Heihachi is also showing Laura who has been brainwashed as well; this brain manipulation process has drastically altered her personality from a lovely and kind into a seductive woman. An enraged Kazuya witnesses Heihachi eliminating Laura at a moment's notice just after sharing a kiss with her.

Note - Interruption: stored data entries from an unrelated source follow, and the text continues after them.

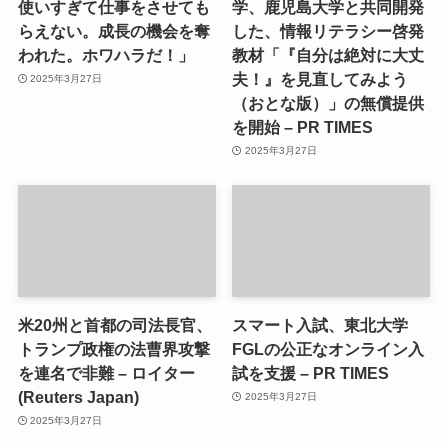
使いすぎて仕事をさせても
学、鹿児島大学と共同開発
らえない。成長の機会を奪
した、情報リテラシー啓発
われた。ホワハラだ！」
教材「『自分は絶対に大丈
夫！』を見直してみよう
2025年3月27日
（おとな版）」の無償提供
を開始 – PR TIMES
2025年3月27日
米20州と首都の司法長官、
スマート入試、東北大学
トランプ政権の法曹界攻撃
FGLの公正なオンライン入
を連名で非難 – ロイター
試を支援 – PR TIMES
(Reuters Japan)
2025年3月27日
2025年3月27日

Kazuya is then challenged by two formidable martial artists named Rip and Thorn. After being the victor of this final fight, Kazuya accepts his bloodline and has Rhona accompany him to find Heihachi, who stands over the skyline of Tekken City.

==Cast==

- Kane Kosugi as Kazuya Mishima (commonly referred to as "K")
- Cary-Hiroyuki Tagawa as Heihachi Mishima
- Gary Daniels as Bryan Fury
- Rade Šerbedžija as The Minister
- Kelly Wenham as Rhona Anders
- Paige Lindquist as Laura
- Charlotte Kirk as Chloe the Schoolgirl Assassin
- Biljana Misic as Natashia the Serbian Assassin
- Sahajak Boonthanakit as The Janitor
- Ron Smoorenburg as Thorn
- Russell Geoffrey Banks as Jimmy the Thief
- Eoin O'Brien as Ezra
- Brahim Achabbakhe as Rip
- Abishek J. Bajaj as The Apartment Manager

==Reception==
Manly Movie gave the film a score of 3 out of 10, commenting that:

"It's like the producers and writers have no idea who these characters are, and had no intention of giving a crap, but were advised that certain actors were free for a cameo – use them."